Infrastructure required maintenance, repairs, upgrades and sometimes expansion and the city council was spending the necessary money to get the job done, Jules Radich said.

"We’ve shifted our spending to that and I think we can’t wave a magic wand and have it all instantly installed, but this council has taken the brave decision to actually increase expenditure on infrastructure and get things sorted out, finally."

In such a situation, calls for low rates rises — amid high interest rates and inflation — presented an "impossible conundrum", Mr Radich said.

The Dunedin City Council adopted its 2025-34 long-term plan this week, which included a rates rise of 10.7% for 2025-26.

The $4.5billion nine-year budget for operating costs included more than $1.3b for Three Waters, $708 million for roading and footpaths, $504m for upkeep of city properties, $440m for governance and support services, $451m for community recreation and $412m for waste minimisation.

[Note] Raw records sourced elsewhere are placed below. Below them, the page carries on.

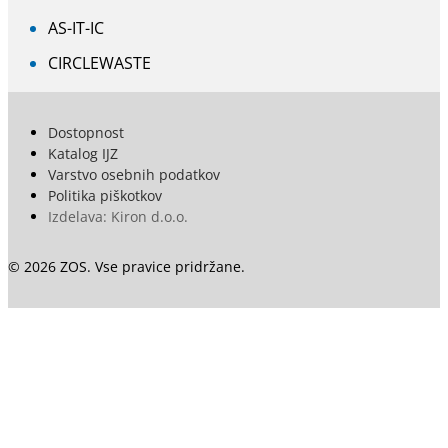
AS-IT-IC
CIRCLEWASTE
Dostopnost
Katalog IJZ
Varstvo osebnih podatkov
Politika piškotkov
Izdelava: Kiron d.o.o.
© 2026 ZOS. Vse pravice pridržane.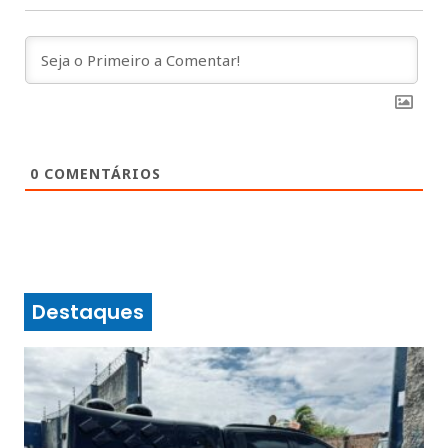
0
COMENTÁRIOS
Destaques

Councillors endorsed a $2b capital programme over nine years, including $1b for Three Waters and $505m for roading and footpaths.

Cr Lee Vandervis decried projected increases in debt, including a $121m jump in 2025-26, following a $120m increase.

Council debt is projected to exceed $1b by mid-2029 and end up about $1.165b in 2034.

Cr Vandervis suggested the next council — after this year’s elections — would need to go back to the drawing board to reduce its vulnerability around debt.

Matters that would have to be revisited might include spending on cycleways, zero-carbon initiatives and borrowing for some grants, he said.

Cr Brent Weatherall gave the budget a B- score after the council stopped posting deficits.

More financial discipline should have been shown, he said.

Sophie Barker.
Sophie Barker.
"Yes, the cash has been splashed."

Deputy mayor Cherry Lucas said she did not believe the plan was fiscally prudent.

Cr Sophie Barker said the council needed to take a closer look at its operational spend.

The council had more work to do to ensure it was delivering value for money, she said.

Cr Steve Walker listed a series of decisions he believed were positive.

They included support for Dunedin Railways, finishing the Otago Peninsula roading and cycleway project and going ahead with the Smooth Hill landfill.

He was less pleased about lack of ambition for community housing and the council not reserving space at the South Dunedin library complex for the South Dunedin Community Network.

Cr Jim O’Malley said getting on with necessary capital expenditure, such as on Three Waters, was the right approach.

"But if you don’t bite the bullet and do it, then you are faced with having to do it as your system collapses on you, as is happening in Wellington."

Cr Andrew Whiley said the plan was about putting a strong foundation in the ground for growth.

"If you do not invest in infrastructure, you struggle with everything else and the liveability of the city diminishes."

Cr Christine Garey said decisions about supporting arts venues were positive and the importance of zero-carbon work was plain.

Cr Kevin Gilbert was disappointed the council decided against charging international visitors for entry to its cultural institutions.